▸ ABOUT THIS EXERCISE
Below are the records; tally the lines that include "명확성과" and report only the total.

▸ DATA FOR ANALYSIS
=== Section Start ===

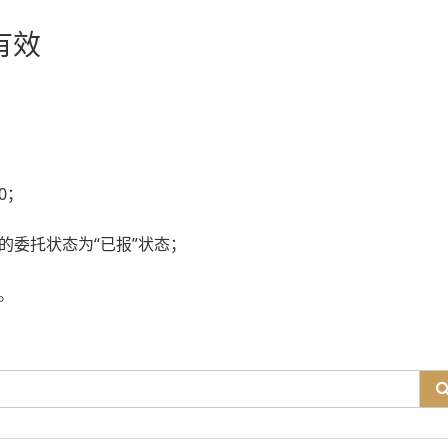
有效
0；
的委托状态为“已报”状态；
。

=== Section End ===
=== Section Start ===

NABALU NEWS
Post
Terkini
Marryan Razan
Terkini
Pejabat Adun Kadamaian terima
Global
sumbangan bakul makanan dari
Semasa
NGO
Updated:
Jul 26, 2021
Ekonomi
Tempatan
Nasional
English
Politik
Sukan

=== Section End ===
=== Section Start ===

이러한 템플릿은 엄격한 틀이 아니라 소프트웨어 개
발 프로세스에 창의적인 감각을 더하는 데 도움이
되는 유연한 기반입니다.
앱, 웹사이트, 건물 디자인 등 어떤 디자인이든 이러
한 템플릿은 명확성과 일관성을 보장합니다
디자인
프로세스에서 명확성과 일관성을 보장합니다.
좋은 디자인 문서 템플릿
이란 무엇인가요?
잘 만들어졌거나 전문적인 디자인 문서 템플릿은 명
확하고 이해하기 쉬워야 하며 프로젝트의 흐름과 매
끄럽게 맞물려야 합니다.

=== Section End ===

▸ WORKED SOLUTION
2